In this case it’s XTransactionStarted, XTransactionDepositConfirmed, and XTransactionCreditConfirmed or something along those lines. External interactions tend to follow that kind of pattern where it tracks success/failure in the domain events.
The command side of CQRS tends to be the services that guarantee ordered events either via the backing database or with master-slave topology.
herval
Do you mean inter-system? Intra-system would mean on the same db, so a simple transaction would do.
For inter-system consistency, you’d probably need a reconciliation mechanism or some kind of 2 phase commit
saxenaabhi
I mean a bank account sending money to another bank account. That would be 2 events(one withdraw and one deposit)?
But if I'm downstream consumer consuming the event log and computing the state from that, if for some reasons I receives only first event the state computed would be invalid and not represent the real state of accounts?
manoDev
Nobody relies on atomic transactions to model money transfers in the real world. You can read up on "clearing" and "settlement" processes to get an idea.
herval
It could be one event with two database rows inserted, CQRS doesn’t have to map 1:1 to db entries. But in general, these kinds of systems are more complex than 1 or 2 writes, so relying purely on transactions isn’t very common
javcasas
Create an event type for transfer with amount, source account and destination account.
saxenaabhi
Right, but then your downstream consumers have to be global and can't be partitioned based on account_id or some other partition key?
javcasas
Consumers will have to read all events that concern them, yes. Maybe this type of event must end up in multiple partitions and will require some architectural shenanigans.
risyachka
It kinda sounds like all you needed was a ledger, otherwise didn’t get why would you use CQRS.
rawgabbit
For me the most important ideas is an immutable ledger and isolating the primary OLTP database from the secondary support services. Reporting, user management, and notifications etc. can be satisfied with a stale copy of the transactional data.
sfjailbird
Traumatic flashbacks to 2017. Glad we moved on from this nonsense. Still dealing with the wreckage, though.
Event sourcing is a terrible idea that may be useful for some incredibly niche scenario.
zigzag312
Data sync is one scenario where it can be useful.
rawgabbit
What did you find to be the most problematic?
doctorpangloss
I feel for these guys.

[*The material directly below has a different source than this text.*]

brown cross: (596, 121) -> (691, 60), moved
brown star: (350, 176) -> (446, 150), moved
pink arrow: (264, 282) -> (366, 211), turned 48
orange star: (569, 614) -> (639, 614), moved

The software downturn is steepening. A huge glut of talent with unsustainable comps. And years of toil doing stuff that, in the absence of being paid money for it, nobody would do and no one would care.
Event Sourcing seems like massive overkill for the stated problem. The core requirement is simple: "show account balance at any point in time" for regulatory compliance.

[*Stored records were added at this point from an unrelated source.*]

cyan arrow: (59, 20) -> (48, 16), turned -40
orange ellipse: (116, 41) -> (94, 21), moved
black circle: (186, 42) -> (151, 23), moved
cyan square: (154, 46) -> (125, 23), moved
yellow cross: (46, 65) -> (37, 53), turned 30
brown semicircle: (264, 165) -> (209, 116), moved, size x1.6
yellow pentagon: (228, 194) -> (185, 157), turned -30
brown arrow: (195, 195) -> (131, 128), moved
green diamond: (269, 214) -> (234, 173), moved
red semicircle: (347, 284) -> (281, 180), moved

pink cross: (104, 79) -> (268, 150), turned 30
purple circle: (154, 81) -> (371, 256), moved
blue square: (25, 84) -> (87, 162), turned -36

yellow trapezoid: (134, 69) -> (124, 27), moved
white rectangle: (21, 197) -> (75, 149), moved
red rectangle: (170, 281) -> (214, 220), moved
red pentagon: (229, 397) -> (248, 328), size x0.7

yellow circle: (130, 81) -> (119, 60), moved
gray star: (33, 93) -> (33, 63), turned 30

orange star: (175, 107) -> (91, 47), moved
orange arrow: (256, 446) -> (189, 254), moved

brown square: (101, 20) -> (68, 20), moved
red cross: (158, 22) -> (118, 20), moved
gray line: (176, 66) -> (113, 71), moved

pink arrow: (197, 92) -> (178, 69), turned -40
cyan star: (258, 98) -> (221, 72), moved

What specific audit requirements existed beyond point-in-time balance queries? The author dismisses alternatives as "less business-focused" but doesn't justify why temporal tables or structured audit logs couldn't satisfy the actual compliance need.
The performance issues were predictable: 2-5 seconds for balance calculations, requiring complex snapshot strategies to get down to 50-200ms. This entire complexity could have been avoided with a traditional audit trail approach.

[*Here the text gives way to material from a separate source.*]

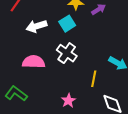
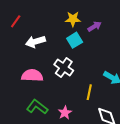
cyan square: (67, 24) -> (75, 40), moved
green L-shape: (16, 94) -> (37, 107), moved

The business context analogy to accounting ledgers is telling - but accounting systems don't replay every transaction to calculate current balances. They use running totals with audit trails, which is exactly what temporal tables provide.
Event Sourcing is elegant from a technical perspective, but here it's solving a problem that simpler, proven approaches handle just fine. The regulatory requirement was for historical balance visibility, not event replay capabilities.